▸ **Exercise requirements**
All lines in the data that hold the word "gebreken" need copying.

[Data entries]
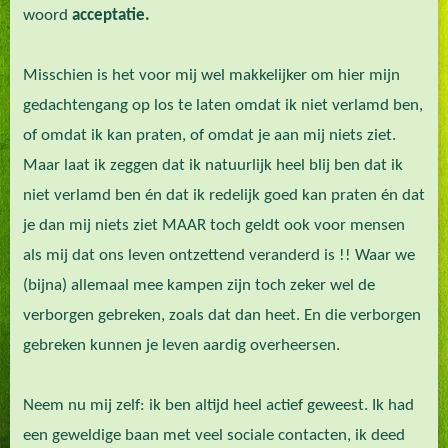
woord
acceptatie.
Misschien is het voor mij wel makkelijker om hier mijn
gedachtengang op los te laten omdat ik niet verlamd ben,
of omdat ik kan praten, of omdat je aan mij niets ziet.
Maar laat ik zeggen dat ik natuurlijk heel blij ben dat ik
niet verlamd ben én dat ik redelijk goed kan praten én dat
je dan mij niets ziet MAAR toch geldt ook voor mensen
als mij dat ons leven ontzettend veranderd is !! Waar we
(bijna) allemaal mee kampen zijn toch zeker wel de
verborgen gebreken, zoals dat dan heet. En die verborgen
gebreken kunnen je leven aardig overheersen.
Neem nu mij zelf: ik ben altijd heel actief geweest. Ik had
een geweldige baan met veel sociale contacten, ik deed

▸ **Written response**
verborgen gebreken, zoals dat dan heet. En die verborgen
gebreken kunnen je leven aardig overheersen.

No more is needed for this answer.